Steel Product Prices in China (Yuan)
Additionally, China’s steel exports have seen drastic declines from 2015 and 2016 levels as a result of global tariffs. The combination of these two trends – rising demand and falling supply – is putting upward pressure on global steel product prices despite slow economic recoveries in major importing countries, a trend Leeco Trading expects to continue into 2021.
Chinese Steel Production
Chinese Steel Exports
Executive Perspective
Antonio Rosset, Commercial Director of Leeco Trading, regularly monitors important market indicators to help customers make strategic sourcing decisions and shares what he is watching in the 2020 market.
“Supply chain disruptions caused by the coronavirus pandemic are continuing to impact imports and exports in Latin America. Global demand for products exported by LATAM countries, such as soybeans and automobiles, is expected to continue to rise, which makes strategic material sourcing critically important in the coming months.”

Antonio Rosset, Commercial Director
Economic News to Follow
Recent economic news points towards mixed economic and manufacturing activity across key regional markets.
Brazil Seeks to Import Soybeans
Brazil is the world’s leading producer and exporter of soybeans, but rising domestic usage and record sales to China have drained supplies. The government has announced the suspension of import duties in an attempt to encourage imports and suppress rampant domestic food inflation.
Brazil’s economy on track to shrink 4% this year: Economy Minister Guedes
Brazil’s economy will shrink by 4% this year, less than the government’s official forecast of a 4.7% decline, Economy Minister Paulo Guedes said on Monday, reiterating that this year’s emergency public spending will not morph into “inexcusable” permanent spending in coming years.

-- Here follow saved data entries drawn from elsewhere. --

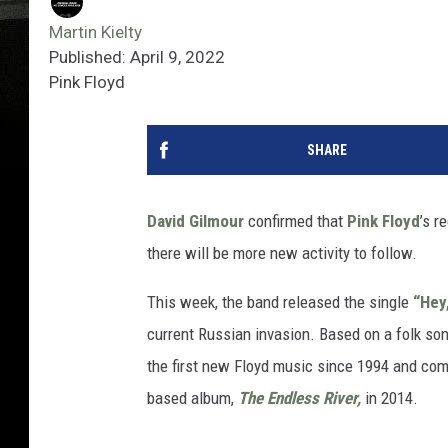
Martin Kielty
Published: April 9, 2022
Pink Floyd
SHARE
David Gilmour
confirmed that
Pink Floyd
’s r
there will be more new activity to follow.
This week, the band released the single
“Hey
current Russian invasion. Based on a folk son
the first new Floyd music since 1994 and com
based album,
The Endless River,
in 2014.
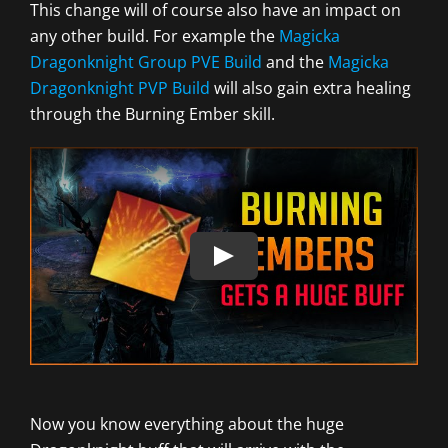
This change will of course also have an impact on
any other build. For example the
Magicka
Dragonknight Group PVE Build
and the
Magicka
Dragonknight PVP Build
will also gain extra healing
through the Burning Ember skill.
Now you know everything about the huge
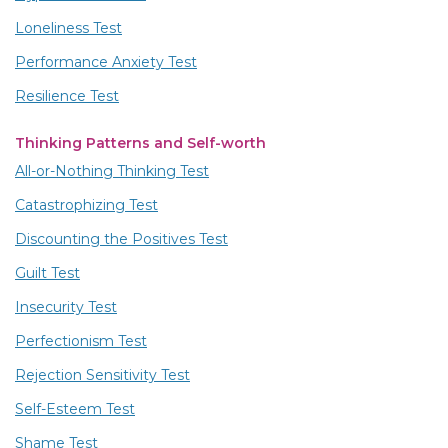
Loneliness Test
Performance Anxiety Test
Resilience Test
Thinking Patterns and Self-worth
All-or-Nothing Thinking Test
Catastrophizing Test
Discounting the Positives Test
Guilt Test
Insecurity Test
Perfectionism Test
Rejection Sensitivity Test
Self-Esteem Test
Shame Test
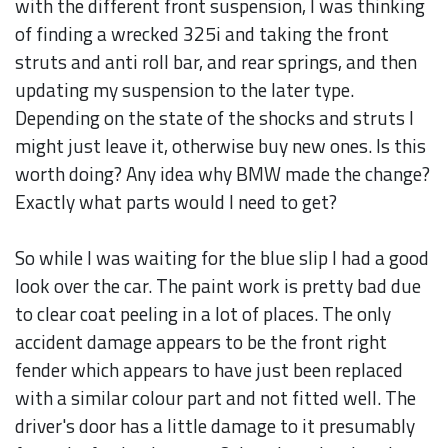
with the different front suspension, I was thinking
of finding a wrecked 325i and taking the front
struts and anti roll bar, and rear springs, and then
updating my suspension to the later type.
Depending on the state of the shocks and struts I
might just leave it, otherwise buy new ones. Is this
worth doing? Any idea why BMW made the change?
Exactly what parts would I need to get?
So while I was waiting for the blue slip I had a good
look over the car. The paint work is pretty bad due
to clear coat peeling in a lot of places. The only
accident damage appears to be the front right
fender which appears to have just been replaced
with a similar colour part and not fitted well. The
driver's door has a little damage to it presumably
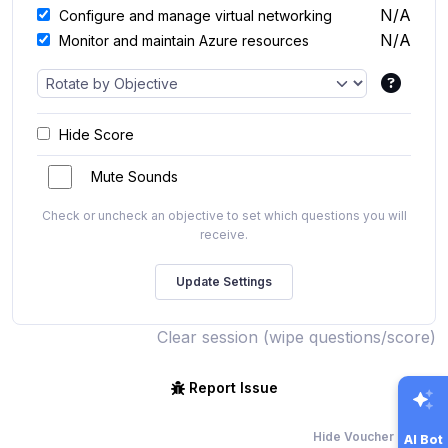
N/A
Configure and manage virtual networking
N/A
Monitor and maintain Azure resources
Hide Score
Mute Sounds
Check or uncheck an objective to set which questions you will
receive.
Clear session (wipe questions/score)
Report Issue
Hide Voucher Offers
AI Bot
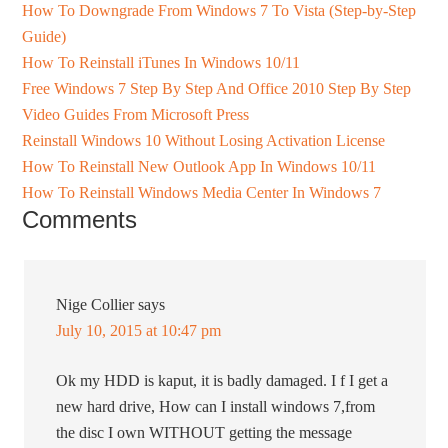
How To Downgrade From Windows 7 To Vista (Step-by-Step
Guide)
How To Reinstall iTunes In Windows 10/11
Free Windows 7 Step By Step And Office 2010 Step By Step
Video Guides From Microsoft Press
Reinstall Windows 10 Without Losing Activation License
How To Reinstall New Outlook App In Windows 10/11
How To Reinstall Windows Media Center In Windows 7
Comments
Nige Collier
says
July 10, 2015 at 10:47 pm
Ok my HDD is kaput, it is badly damaged. I f I get a
new hard drive, How can I install windows 7,from
the disc I own WITHOUT getting the message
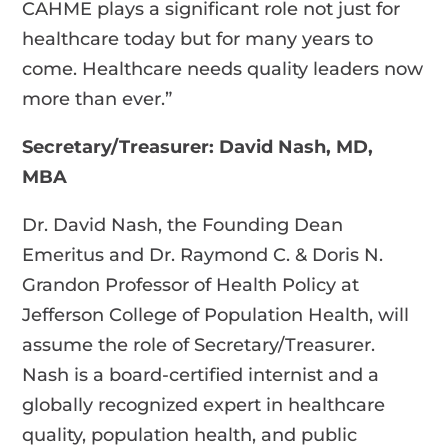
CAHME plays a significant role not just for
healthcare today but for many years to
come. Healthcare needs quality leaders now
more than ever.”
Secretary/Treasurer: David Nash, MD,
MBA
Dr. David Nash, the Founding Dean
Emeritus and Dr. Raymond C. & Doris N.
Grandon Professor of Health Policy at
Jefferson College of Population Health, will
assume the role of Secretary/Treasurer.
Nash is a board-certified internist and a
globally recognized expert in healthcare
quality, population health, and public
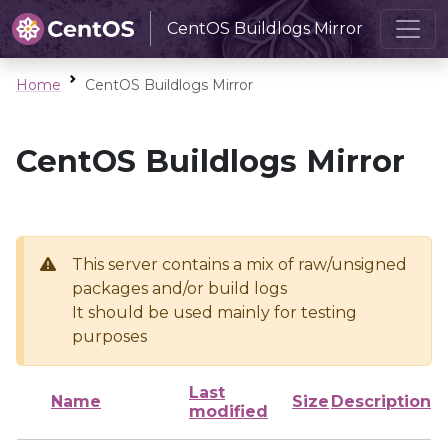
CentOS Buildlogs Mirror
Home
CentOS Buildlogs Mirror
CentOS Buildlogs Mirror
This server contains a mix of raw/unsigned
packages and/or build logs
It should be used mainly for testing
purposes
Last
Name
Size
Description
modified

Mexico’s Economic Recovery Is Losing Momentum After Strong Rebound
The latest data for Mexico suggest that the pace of economic recovery is slowing after a sharp rebound in June. However, the external sector is performing well, with Mexico seeing a record-high trade surplus as a result of increased exports amid higher US demand and decreasing domestic demand for imports.
Internet Provision of Mexico’s 2021 Economic Package Causes Concern
The U.S. Chamber of Commerce and other trade groups are urging the Mexican government to remove from its 2021 economic package a “kill switch” proposal that would cut off internet access for businesses that fail to comply with Mexican tax law.